La chute mortelle d’un très jeune garçon dans une cage d’ascenseur ravive le spectre d’une insécurité spécifique dont les classes populaires sont les premières victimes. Ce drame provoque en France une émotion considérable.
Accident ou malveillance, car aucune hypothèse ne doit être négligée, la mort de Bilal Wahibi n’est pas un fait divers ordinaire à mettre sur le compte d’un «destin tragique» ou d’une «implacable fatalité». Depuis dimanche, date du drame, les habitants de cette cité HLM (habitations à loyers modérés) strasbourgeoise ne décolèrent pas. Contre la société gérante du bâtiment, contre celle chargée de la maintenance des équipements, contre l’injustice qui frappe les «petites gens» : «chez les riches, ça ne serait jamais arrivé», entend-on au pied de cet immeuble dans lequel Bilal a succombé à une chute de quinze mètres.
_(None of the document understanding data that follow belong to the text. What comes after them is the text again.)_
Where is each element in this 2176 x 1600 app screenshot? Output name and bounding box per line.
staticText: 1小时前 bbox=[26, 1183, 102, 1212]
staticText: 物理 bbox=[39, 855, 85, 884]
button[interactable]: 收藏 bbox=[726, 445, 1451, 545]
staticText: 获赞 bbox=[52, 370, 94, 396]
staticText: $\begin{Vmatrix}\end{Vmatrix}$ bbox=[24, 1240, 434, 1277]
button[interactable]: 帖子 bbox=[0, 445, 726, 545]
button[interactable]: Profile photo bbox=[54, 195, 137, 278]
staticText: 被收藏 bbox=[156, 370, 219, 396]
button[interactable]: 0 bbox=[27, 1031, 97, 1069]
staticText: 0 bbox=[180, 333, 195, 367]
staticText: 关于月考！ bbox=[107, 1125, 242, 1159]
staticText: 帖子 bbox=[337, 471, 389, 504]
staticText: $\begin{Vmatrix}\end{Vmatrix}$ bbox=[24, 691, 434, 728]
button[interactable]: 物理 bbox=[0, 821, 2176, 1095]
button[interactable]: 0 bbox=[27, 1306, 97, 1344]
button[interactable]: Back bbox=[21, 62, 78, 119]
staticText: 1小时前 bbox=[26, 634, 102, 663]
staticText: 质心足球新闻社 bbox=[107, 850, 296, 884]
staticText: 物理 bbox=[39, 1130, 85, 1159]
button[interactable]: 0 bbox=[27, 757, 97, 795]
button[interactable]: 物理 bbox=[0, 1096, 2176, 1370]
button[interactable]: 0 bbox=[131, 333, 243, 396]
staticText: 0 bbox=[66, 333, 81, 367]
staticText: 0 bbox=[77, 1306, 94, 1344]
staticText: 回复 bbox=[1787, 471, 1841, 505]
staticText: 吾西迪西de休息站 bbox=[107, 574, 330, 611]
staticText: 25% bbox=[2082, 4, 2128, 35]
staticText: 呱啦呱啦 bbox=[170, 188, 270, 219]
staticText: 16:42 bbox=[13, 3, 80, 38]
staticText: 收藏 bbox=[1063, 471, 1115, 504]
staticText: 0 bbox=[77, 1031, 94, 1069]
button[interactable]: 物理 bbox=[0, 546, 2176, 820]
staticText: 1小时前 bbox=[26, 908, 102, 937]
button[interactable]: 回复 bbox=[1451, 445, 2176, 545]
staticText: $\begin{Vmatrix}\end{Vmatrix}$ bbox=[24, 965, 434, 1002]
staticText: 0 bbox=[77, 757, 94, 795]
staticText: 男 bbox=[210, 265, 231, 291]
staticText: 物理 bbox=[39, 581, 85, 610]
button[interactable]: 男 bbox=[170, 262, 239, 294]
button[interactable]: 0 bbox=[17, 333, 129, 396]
Il était 16 heures, avec ses parents il rendait visite à des cousins résidant dans cette cité. Il était parti jouer avec ses copains dans la cage d’escalier, un terrain d’aventures habituel pour les enfants des HLM. Mais lorsqu’il ouvrit la porte de l’ascenseur pour s’y précipiter, celui-ci n’était pas au niveau du palier mais cinq étages plus bas.

La panne était pourtant bien connue des locataires qui l’avaient signalée la semaine précédente. L’un d’entre eux affirme même avoir reçu l’assurance de la société de maintenance, Ascenseur Multi-Services (AMS), que le nécessaire serait fait «dans les 24 heures». «Et puis on n’a rien vu», témoigne ce voisin du 5ème. AMS plaide la malveillance. Selon ses responsables, il est techniquement impossible d’ouvrir une porte en l’absence de la cabine.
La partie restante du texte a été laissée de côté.